Project Peril is dedicated to the conservation of species identified as in peril, threatened, endangered, or close to extinction throughout the world. Humans are one of more than 1 million species. Yet our existence has marked our planet, leaving many species on the brink of extinction, 30-50 percent of which might be gone by mid-century. Biodiversity is crucial to our planet’s survival, and rapid loss rates endanger it and everything living within it.
Global biodiversity is declining at an alarming rate. In order to combat this, Project Peril works with our partners on the ground to:
- Rescue animals from illegal trafficking
- Train and employ locals to protect their habitats from illegal deforestation and animal poaching
- Help ensure natural migration corridors of numerous species remain uninterrupted
- Protect and restore species’ natural habitats through land protection and reforestation
- Provide cohabitation education to reduce retaliation against species
- Build sanctuaries for endangered animals to safely live out the remainder of their days
From protecting and exploring the Madrean Sky Islands in North America to protecting the Sumatran Rhino in Asia, our projects reach the most vulnerable species across the globe.

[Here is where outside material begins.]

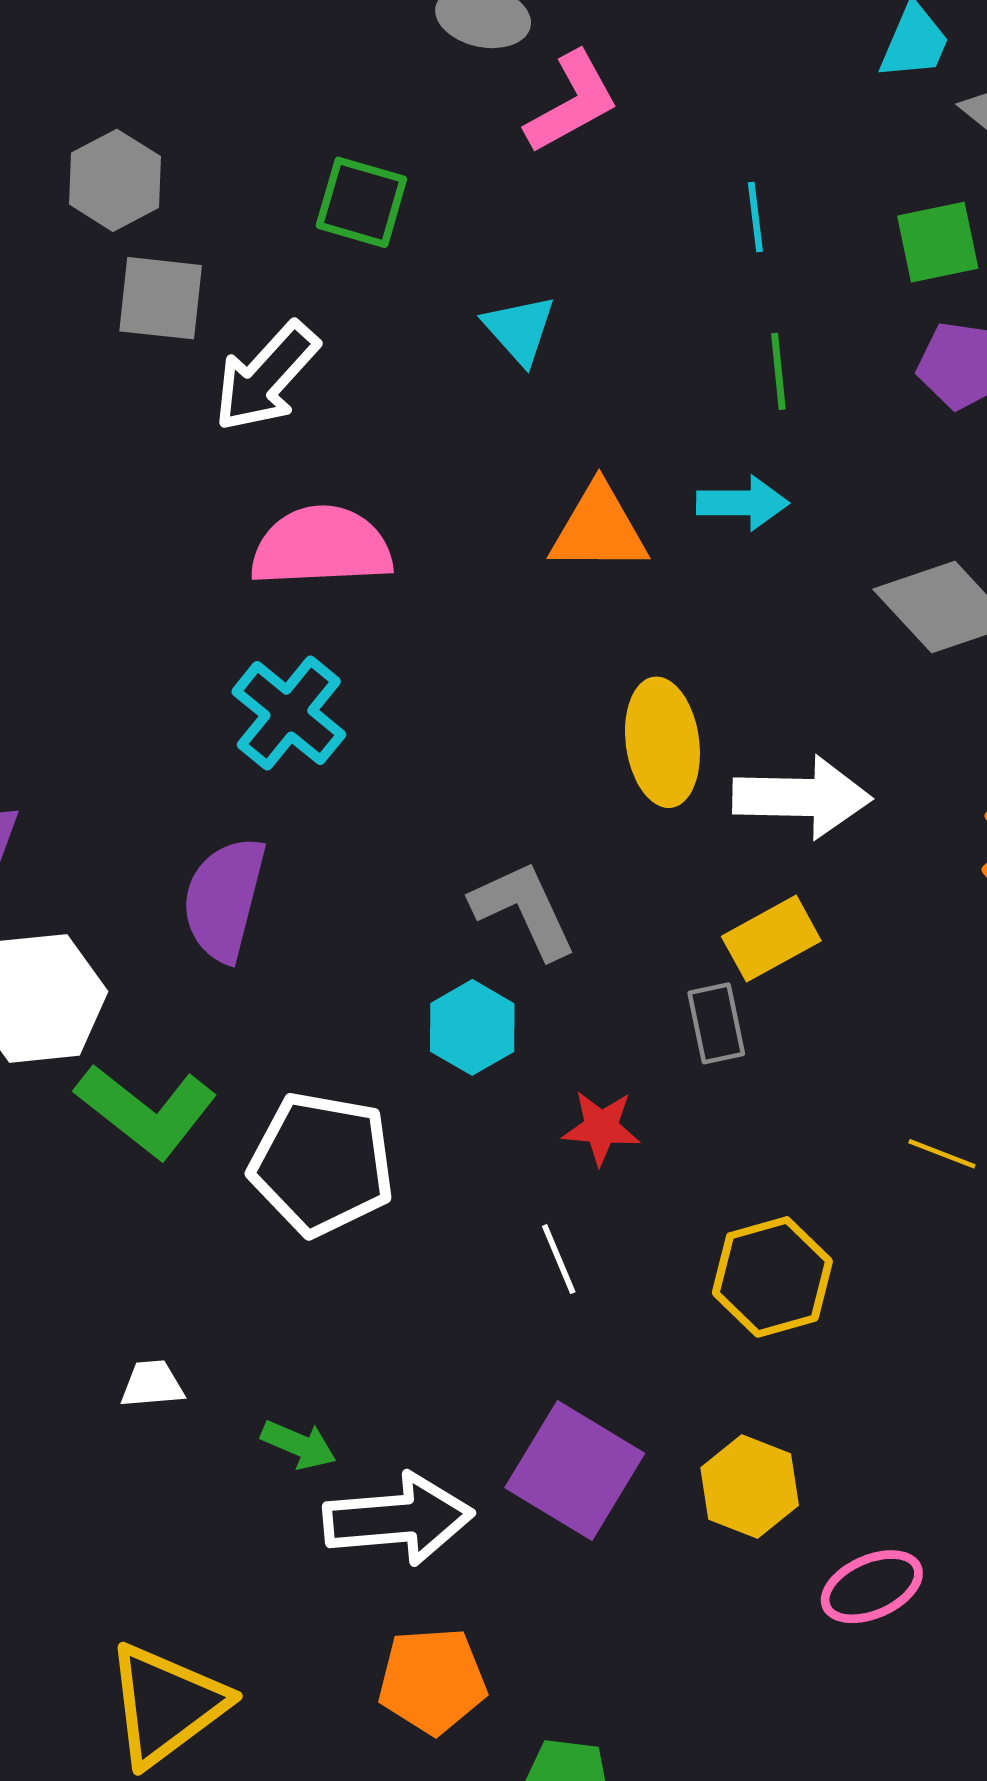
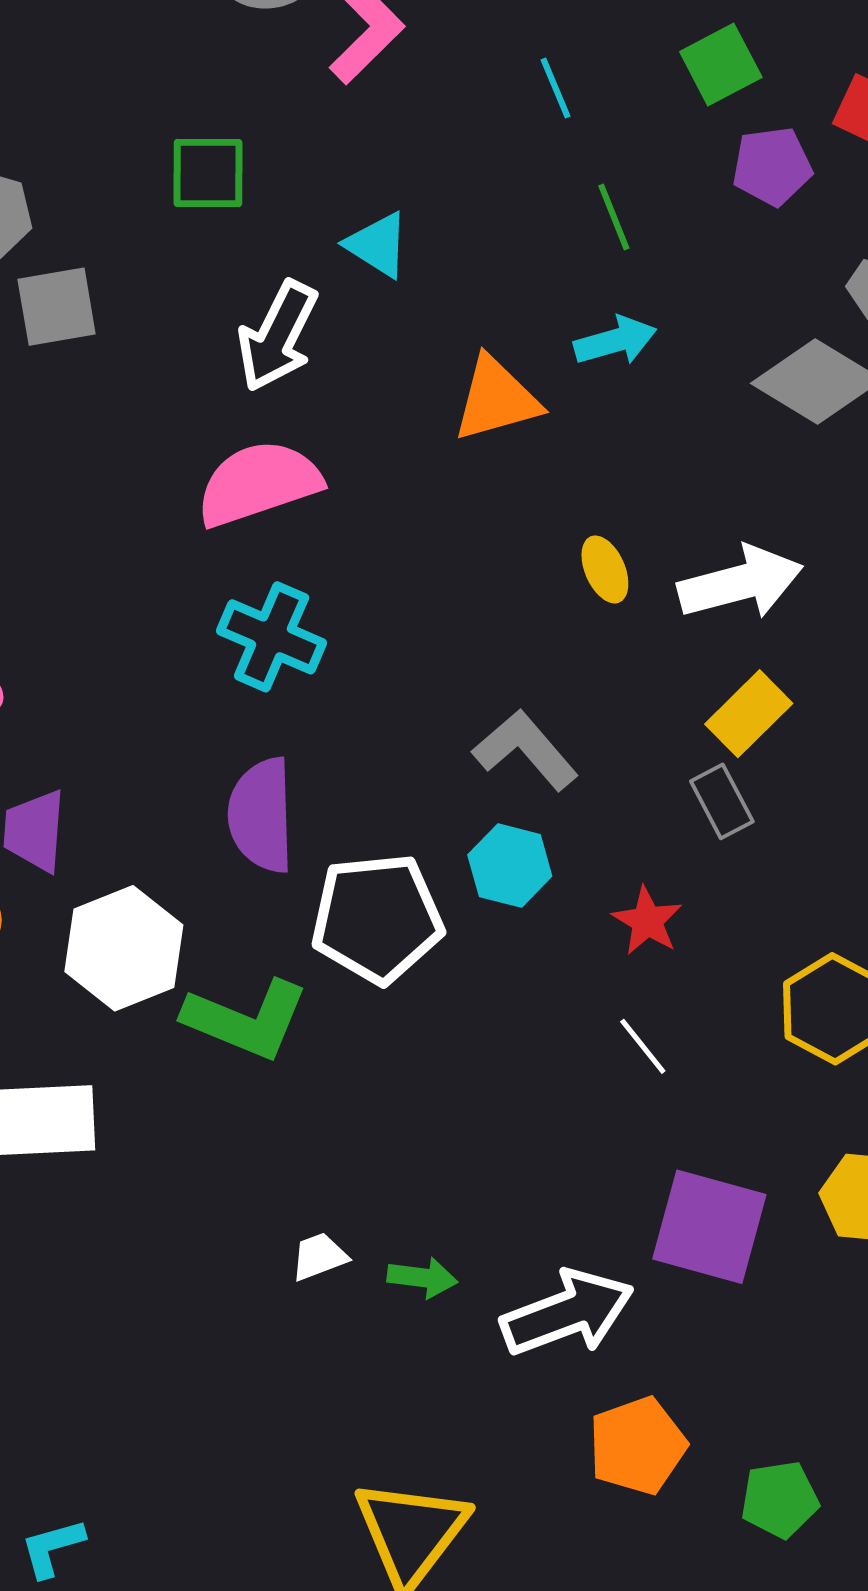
white arrow: (266, 377) -> (277, 336), moved
yellow ellipse: (662, 742) -> (605, 569), size x0.6
red star: (601, 1128) -> (647, 921), turned -30
white pentagon: (322, 1164) -> (377, 918), moved
green arrow: (299, 1445) -> (422, 1278), moved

Wildlife is particularly threatened by changes to its ecosystems. Through hunting, habitat fragmentation, the introduction of invasive species, local pollution and climate change, humans have made permanent changes to the fabric of life on which all species depend and thrive. Project Peril is working to preserve biodiversity by protecting threatened species and their habitats, as well as supporting measures to prevent unnecessary destruction in the future.
Project Peril prioritizes species listed as vulnerable, endangered, or critically-endangered including those on the International Union for Conservation of Nature (IUCN) Red List. We work to identify wildlife that is particularly important for overall conservation, such as:
- Keystone species like the jaguar, which play an essential role in the functioning of an ecosystem
- Umbrella species like the tiger, whose protection indirectly ensures the protection of other species in the habitat
- Evolutionarily distinct and globally endangered species like the pangolin, which have few close relatives left on the planet
- and flagship species like the elephant, charismatic species that encourage conservation at large
Forests cover about 30% of the planet. These ancient and magnificent lifeforms are essential for all life on Earth. Without trees, we lose the vital source of the oxygen we need to breathe and put many species in danger of extinction.
Yet humans are destroying an estimated 18 million acres of forest each year, the equivalent of about 36 football fields of trees lost every minute.
That's why Greater Good Charities works with partners across the world to plant trees where they are most needed. Your donations have already helped plant more than 5,000 trees for monarch butterflies during their migration through Mexico; 800 trees to create green space in degraded urban areas, and 160 trees to counteract climate change and wildlife extinction in Malawi, Africa.
Together, we can plant even more trees worldwide and combat habitat loss for generations to come.
Sources: National Geographic, UN-FAO, WWF
Why Plant Trees?
Trees combat climate change and provide oxygen.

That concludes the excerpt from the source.